Prompt - Nothing belongs in the answer except the lines of the material that include "through".

Working data -
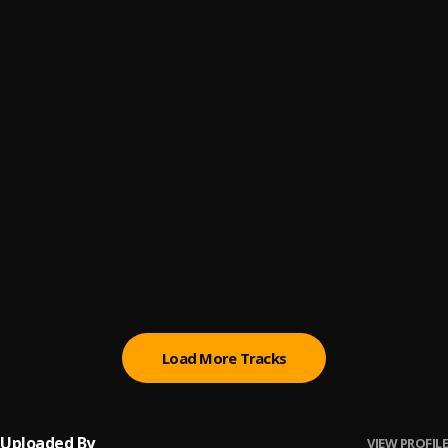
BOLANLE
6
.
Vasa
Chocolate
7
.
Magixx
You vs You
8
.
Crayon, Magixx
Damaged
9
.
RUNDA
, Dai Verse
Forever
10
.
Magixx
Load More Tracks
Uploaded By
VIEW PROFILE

==

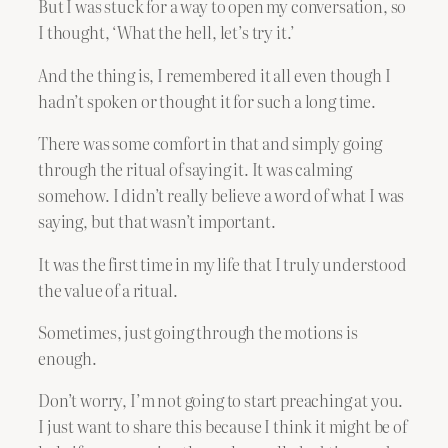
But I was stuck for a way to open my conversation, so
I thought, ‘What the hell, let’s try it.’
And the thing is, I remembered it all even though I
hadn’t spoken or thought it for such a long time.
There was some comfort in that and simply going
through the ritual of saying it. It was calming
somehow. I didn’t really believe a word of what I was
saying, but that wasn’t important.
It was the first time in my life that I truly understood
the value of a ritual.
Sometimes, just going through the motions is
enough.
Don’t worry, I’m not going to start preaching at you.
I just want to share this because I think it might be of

* * *

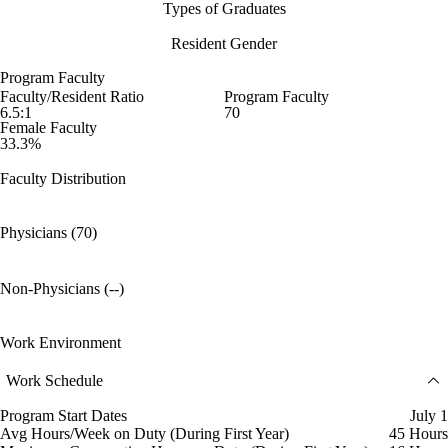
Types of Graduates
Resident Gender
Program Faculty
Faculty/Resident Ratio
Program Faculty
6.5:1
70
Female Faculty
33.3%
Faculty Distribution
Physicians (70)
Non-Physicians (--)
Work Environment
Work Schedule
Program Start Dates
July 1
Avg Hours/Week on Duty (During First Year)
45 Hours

Your solution -
through the ritual of saying it. It was calming
Sometimes, just going through the motions is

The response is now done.